Now if we go through the Article 25 of the U.N Charter, it obligates the states to “accept and carry out” decisions taken by the Security Council but there is no clear understanding as to what type of language indicates that a provision in a security council is of a obligatory nature. If we carefully analyze the provision that was explained in context to the 1971 Nambia Advisory Opinion by the International Court of Justice it says that when a resolution is passed by the Security Council, before jumping down to the conclusion whether it has any binding effect or not, it’s language should be carefully looked into. Taking into account the provision of Article 25 the question whether they have been in fact exercised is to be determined in each case, having regard to the terms of the resolution to be interpreted, the discussions leading to it, the Charter provisions invoked and, in general, all circumstances that might assist in determining the legal consequences of the resolution of the Security Council. Well, as explained by John Bellinger, the former legal advisor of the United States Department of States there are three factors that indicate whether a resolution of the Security Council has a binding effect, these are:-
Findings which state that there is a threat to International Peace and Security
Statement which clears that the Security Council is acting under Chapter VII of the U.N Charter Use of the verb “decides” in any operative paragraphs has a binding effect
Nonetheless this resolution did not fall under either of these categories. However Resolution 2475 could inform how the Security Council drafts future resolutions authorizing peacekeeping operations, which often fall under Chapter VII authority.
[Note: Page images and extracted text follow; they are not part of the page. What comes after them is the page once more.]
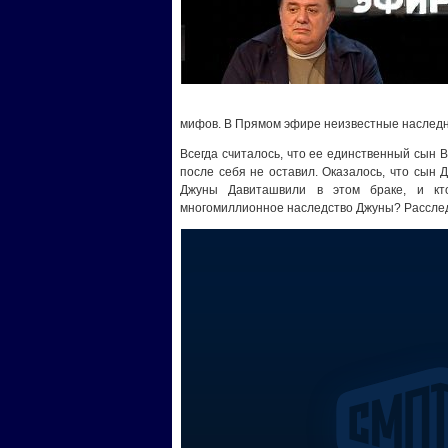
мифов. В Прямом эфире неизвестные наследн
Всегда считалось, что ее единственный сын В
после себя не оставил. Оказалось, что сын 
Джуны Давиташвили в этом браке, и кт
многомиллионное наследство Джуны? Рассле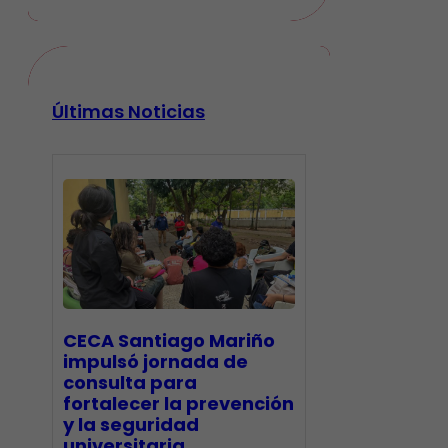
Últimas Noticias
CECA Santiago Mariño
impulsó jornada de
consulta para
fortalecer la prevención
y la seguridad
universitaria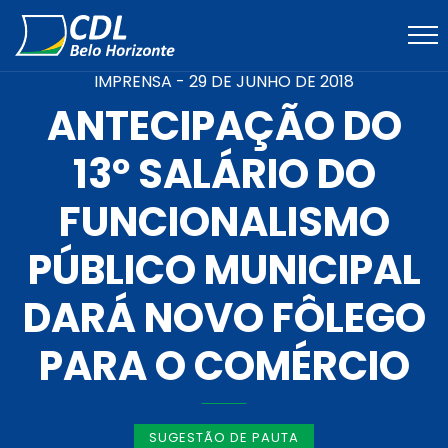
IMPRENSA -
29 DE JUNHO DE 2018
ANTECIPAÇÃO DO
13º SALÁRIO DO
FUNCIONALISMO
PÚBLICO MUNICIPAL
DARÁ NOVO FÔLEGO
PARA O COMÉRCIO
SUGESTÃO DE PAUTA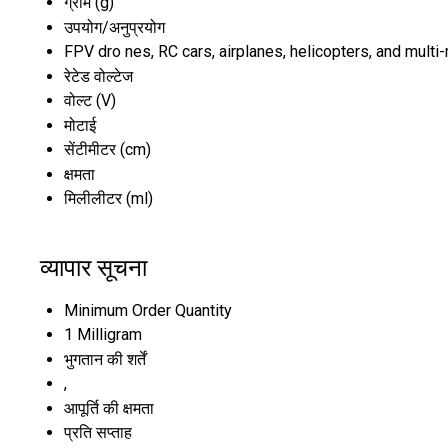
ग्राम (g)
उपयोग/अनुप्रयोग
FPV dro nes, RC cars, airplanes, helicopters, and multi-
रेटेड वोल्टेज
वोल्ट (V)
मोटाई
सेंटीमीटर (cm)
क्षमता
मिलीलीटर (ml)
व्यापार सूचना
Minimum Order Quantity
1 Milligram
भुगतान की शर्तें
,
आपूर्ति की क्षमता
प्रति सप्ताह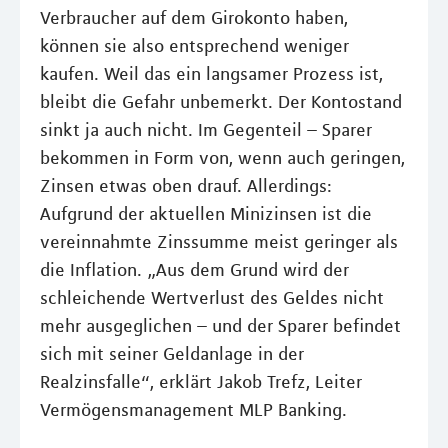
Verbraucher auf dem Girokonto haben,
können sie also entsprechend weniger
kaufen. Weil das ein langsamer Prozess ist,
bleibt die Gefahr unbemerkt. Der Kontostand
sinkt ja auch nicht. Im Gegenteil – Sparer
bekommen in Form von, wenn auch geringen,
Zinsen etwas oben drauf. Allerdings:
Aufgrund der aktuellen Minizinsen ist die
vereinnahmte Zinssumme meist geringer als
die Inflation. „Aus dem Grund wird der
schleichende Wertverlust des Geldes nicht
mehr ausgeglichen – und der Sparer befindet
sich mit seiner Geldanlage in der
Realzinsfalle“, erklärt Jakob Trefz, Leiter
Vermögensmanagement MLP Banking.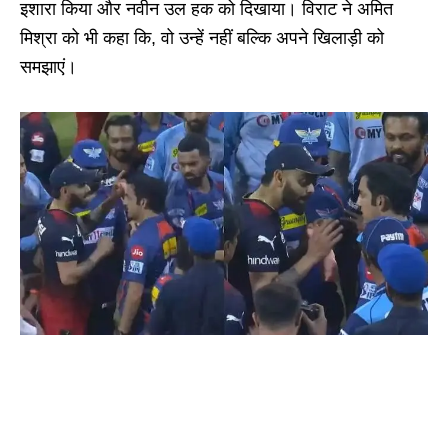
इशारा किया और नवीन उल हक को दिखाया। विराट ने अमित
मिश्रा को भी कहा कि, वो उन्हें नहीं बल्कि अपने खिलाड़ी को
समझाएं।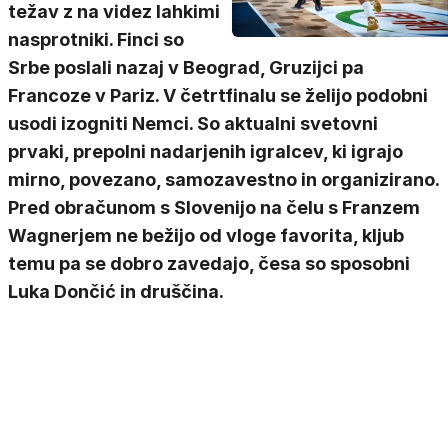
težav z na videz lahkimi
nasprotniki. Finci so
Srbe poslali nazaj v Beograd, Gruzijci pa
Francoze v Pariz. V četrtfinalu se želijo podobni
usodi izogniti Nemci. So aktualni svetovni
prvaki, prepolni nadarjenih igralcev, ki igrajo
mirno, povezano, samozavestno in organizirano.
Pred obračunom s Slovenijo na čelu s Franzem
Wagnerjem ne bežijo od vloge favorita, kljub
temu pa se dobro zavedajo, česa so sposobni
Luka Dončić in druščina.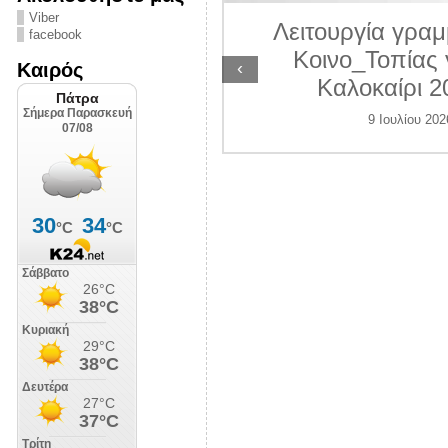
ΛΙΠΟΛΙΣ
Viber
Λειτουργία γραμ
facebook
7 Ιουλίου 2026
Κοινο_Τοπίας 
‹
Καιρός
Καλοκαίρι 2
9 Ιουλίου 202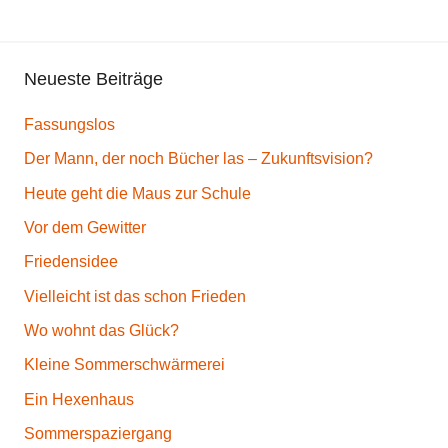
Neueste Beiträge
Fassungslos
Der Mann, der noch Bücher las – Zukunftsvision?
Heute geht die Maus zur Schule
Vor dem Gewitter
Friedensidee
Vielleicht ist das schon Frieden
Wo wohnt das Glück?
Kleine Sommerschwärmerei
Ein Hexenhaus
Sommerspaziergang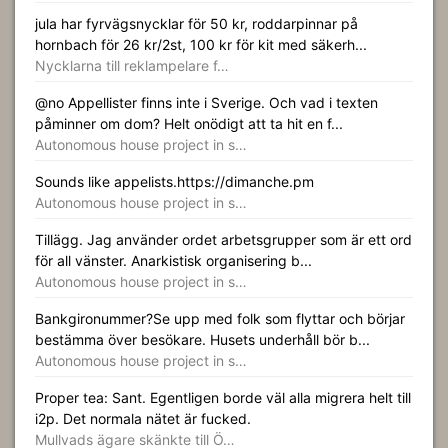
jula har fyrvägsnycklar för 50 kr, roddarpinnar på
hornbach för 26 kr/2st, 100 kr för kit med säkerh...
Nycklarna till reklampelare f…
@no Appellister finns inte i Sverige. Och vad i texten
påminner om dom? Helt onödigt att ta hit en f...
Autonomous house project in s…
Sounds like appelists.https://dimanche.pm
Autonomous house project in s…
Tillägg. Jag använder ordet arbetsgrupper som är ett ord
för all vänster. Anarkistisk organisering b...
Autonomous house project in s…
Bankgironummer?Se upp med folk som flyttar och börjar
bestämma över besökare. Husets underhåll bör b...
Autonomous house project in s…
Proper tea: Sant. Egentligen borde väl alla migrera helt till
i2p. Det normala nätet är fucked.
Mullvads ägare skänkte till Ö…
Lastly it is to be said that the resolution passed by the Security Council is also the result of the extensive efforts that the civil societies and organizations representing disabled people had put in for a very long period of time. Nujeen Mustafa, a Syrian activist who suffers from cerebral palsy and uses a wheelchair for her assistance, had put forth her journey as a refugee who flew from Syria to Germany; she indeed was the first woman with a disability to brief the Security Council. No matter how remote the goals of this resolution might sound, it is an extremely important and celebrated step and a landmark resolution for people with disabilities taken by the UN Security Council. It is a clear political commitment towards mainstreaming disability across all UN pillars, including peace and security.